**AIM OF THE TASK**
Restate each record word for word, from the first to the last.

**Dataset entries**
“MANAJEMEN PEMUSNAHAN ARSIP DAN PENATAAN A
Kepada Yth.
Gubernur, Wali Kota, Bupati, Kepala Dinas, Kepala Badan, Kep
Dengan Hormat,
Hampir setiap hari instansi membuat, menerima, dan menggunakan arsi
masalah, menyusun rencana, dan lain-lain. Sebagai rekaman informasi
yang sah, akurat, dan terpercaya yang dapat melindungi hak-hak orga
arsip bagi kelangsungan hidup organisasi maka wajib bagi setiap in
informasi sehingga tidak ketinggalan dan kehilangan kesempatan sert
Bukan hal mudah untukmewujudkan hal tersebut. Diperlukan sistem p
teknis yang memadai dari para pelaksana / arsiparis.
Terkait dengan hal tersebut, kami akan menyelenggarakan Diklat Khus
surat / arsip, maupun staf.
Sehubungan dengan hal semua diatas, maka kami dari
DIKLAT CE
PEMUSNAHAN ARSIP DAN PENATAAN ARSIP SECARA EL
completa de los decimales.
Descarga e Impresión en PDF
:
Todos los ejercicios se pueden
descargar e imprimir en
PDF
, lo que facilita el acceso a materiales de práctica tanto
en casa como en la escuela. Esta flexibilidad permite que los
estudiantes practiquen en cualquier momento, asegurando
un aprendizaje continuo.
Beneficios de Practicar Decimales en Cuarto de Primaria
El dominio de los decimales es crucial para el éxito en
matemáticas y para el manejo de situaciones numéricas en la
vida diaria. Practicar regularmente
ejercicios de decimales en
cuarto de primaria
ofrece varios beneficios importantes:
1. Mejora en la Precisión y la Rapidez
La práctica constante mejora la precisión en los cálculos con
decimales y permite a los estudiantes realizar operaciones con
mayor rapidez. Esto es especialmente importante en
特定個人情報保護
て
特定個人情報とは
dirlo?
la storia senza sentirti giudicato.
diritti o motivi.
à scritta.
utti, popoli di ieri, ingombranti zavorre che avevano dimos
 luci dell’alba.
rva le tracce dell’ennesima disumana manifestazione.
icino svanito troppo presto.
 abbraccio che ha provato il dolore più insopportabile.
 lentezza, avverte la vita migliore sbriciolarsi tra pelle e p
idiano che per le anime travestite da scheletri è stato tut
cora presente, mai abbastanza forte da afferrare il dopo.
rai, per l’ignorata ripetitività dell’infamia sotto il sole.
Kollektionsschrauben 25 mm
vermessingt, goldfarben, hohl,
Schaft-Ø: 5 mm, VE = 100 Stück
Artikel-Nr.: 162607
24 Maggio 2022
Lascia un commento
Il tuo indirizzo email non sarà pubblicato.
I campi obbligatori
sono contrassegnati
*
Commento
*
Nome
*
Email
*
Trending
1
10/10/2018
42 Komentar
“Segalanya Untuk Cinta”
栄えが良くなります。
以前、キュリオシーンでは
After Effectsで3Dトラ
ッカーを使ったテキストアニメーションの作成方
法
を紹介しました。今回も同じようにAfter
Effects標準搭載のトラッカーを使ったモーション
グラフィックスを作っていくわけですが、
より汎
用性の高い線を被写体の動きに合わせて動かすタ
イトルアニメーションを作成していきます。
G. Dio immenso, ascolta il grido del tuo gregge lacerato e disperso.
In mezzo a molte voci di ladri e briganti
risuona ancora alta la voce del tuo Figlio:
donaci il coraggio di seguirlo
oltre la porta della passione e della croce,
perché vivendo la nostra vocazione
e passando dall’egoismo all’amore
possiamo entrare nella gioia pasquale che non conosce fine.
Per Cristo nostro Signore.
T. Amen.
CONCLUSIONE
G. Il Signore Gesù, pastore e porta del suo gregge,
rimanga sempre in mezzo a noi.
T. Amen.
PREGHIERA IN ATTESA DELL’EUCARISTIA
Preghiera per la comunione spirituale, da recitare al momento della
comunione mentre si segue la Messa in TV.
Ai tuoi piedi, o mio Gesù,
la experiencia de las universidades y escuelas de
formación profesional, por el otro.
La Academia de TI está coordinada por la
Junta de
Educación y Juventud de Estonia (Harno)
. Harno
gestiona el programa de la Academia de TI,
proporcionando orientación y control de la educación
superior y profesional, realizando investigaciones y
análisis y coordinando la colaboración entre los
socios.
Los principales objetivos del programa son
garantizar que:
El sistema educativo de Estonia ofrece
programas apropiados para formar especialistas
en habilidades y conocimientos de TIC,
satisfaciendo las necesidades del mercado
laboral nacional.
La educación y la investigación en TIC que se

**EXPECTED OUTPUT**
“MANAJEMEN PEMUSNAHAN ARSIP DAN PENATAAN A
Kepada Yth.
Gubernur, Wali Kota, Bupati, Kepala Dinas, Kepala Badan, Kep
Dengan Hormat,
Hampir setiap hari instansi membuat, menerima, dan menggunakan arsi
masalah, menyusun rencana, dan lain-lain. Sebagai rekaman informasi
yang sah, akurat, dan terpercaya yang dapat melindungi hak-hak orga
arsip bagi kelangsungan hidup organisasi maka wajib bagi setiap in
informasi sehingga tidak ketinggalan dan kehilangan kesempatan sert
Bukan hal mudah untukmewujudkan hal tersebut. Diperlukan sistem p
teknis yang memadai dari para pelaksana / arsiparis.
Terkait dengan hal tersebut, kami akan menyelenggarakan Diklat Khus
surat / arsip, maupun staf.
Sehubungan dengan hal semua diatas, maka kami dari
DIKLAT CE
PEMUSNAHAN ARSIP DAN PENATAAN ARSIP SECARA EL
completa de los decimales.
Descarga e Impresión en PDF
:
Todos los ejercicios se pueden
descargar e imprimir en
PDF
, lo que facilita el acceso a materiales de práctica tanto
en casa como en la escuela. Esta flexibilidad permite que los
estudiantes practiquen en cualquier momento, asegurando
un aprendizaje continuo.
Beneficios de Practicar Decimales en Cuarto de Primaria
El dominio de los decimales es crucial para el éxito en
matemáticas y para el manejo de situaciones numéricas en la
vida diaria. Practicar regularmente
ejercicios de decimales en
cuarto de primaria
ofrece varios beneficios importantes:
1. Mejora en la Precisión y la Rapidez
La práctica constante mejora la precisión en los cálculos con
decimales y permite a los estudiantes realizar operaciones con
mayor rapidez. Esto es especialmente importante en
特定個人情報保護
て
特定個人情報とは
dirlo?
la storia senza sentirti giudicato.
diritti o motivi.
à scritta.
utti, popoli di ieri, ingombranti zavorre che avevano dimos
 luci dell’alba.
rva le tracce dell’ennesima disumana manifestazione.
icino svanito troppo presto.
 abbraccio che ha provato il dolore più insopportabile.
 lentezza, avverte la vita migliore sbriciolarsi tra pelle e p
idiano che per le anime travestite da scheletri è stato tut
cora presente, mai abbastanza forte da afferrare il dopo.
rai, per l’ignorata ripetitività dell’infamia sotto il sole.
Kollektionsschrauben 25 mm
vermessingt, goldfarben, hohl,
Schaft-Ø: 5 mm, VE = 100 Stück
Artikel-Nr.: 162607
24 Maggio 2022
Lascia un commento
Il tuo indirizzo email non sarà pubblicato.
I campi obbligatori
sono contrassegnati
*
Commento
*
Nome
*
Email
*
Trending
1
10/10/2018
42 Komentar
“Segalanya Untuk Cinta”
栄えが良くなります。
以前、キュリオシーンでは
After Effectsで3Dトラ
ッカーを使ったテキストアニメーションの作成方
法
を紹介しました。今回も同じようにAfter
Effects標準搭載のトラッカーを使ったモーション
グラフィックスを作っていくわけですが、
より汎
用性の高い線を被写体の動きに合わせて動かすタ
イトルアニメーションを作成していきます。
G. Dio immenso, ascolta il grido del tuo gregge lacerato e disperso.
In mezzo a molte voci di ladri e briganti
risuona ancora alta la voce del tuo Figlio:
donaci il coraggio di seguirlo
oltre la porta della passione e della croce,
perché vivendo la nostra vocazione
e passando dall’egoismo all’amore
possiamo entrare nella gioia pasquale che non conosce fine.
Per Cristo nostro Signore.
T. Amen.
CONCLUSIONE
G. Il Signore Gesù, pastore e porta del suo gregge,
rimanga sempre in mezzo a noi.
T. Amen.
PREGHIERA IN ATTESA DELL’EUCARISTIA
Preghiera per la comunione spirituale, da recitare al momento della
comunione mentre si segue la Messa in TV.
Ai tuoi piedi, o mio Gesù,
la experiencia de las universidades y escuelas de
formación profesional, por el otro.
La Academia de TI está coordinada por la
Junta de
Educación y Juventud de Estonia (Harno)
. Harno
gestiona el programa de la Academia de TI,
proporcionando orientación y control de la educación
superior y profesional, realizando investigaciones y
análisis y coordinando la colaboración entre los
socios.
Los principales objetivos del programa son
garantizar que:
El sistema educativo de Estonia ofrece
programas apropiados para formar especialistas
en habilidades y conocimientos de TIC,
satisfaciendo las necesidades del mercado
laboral nacional.
La educación y la investigación en TIC que se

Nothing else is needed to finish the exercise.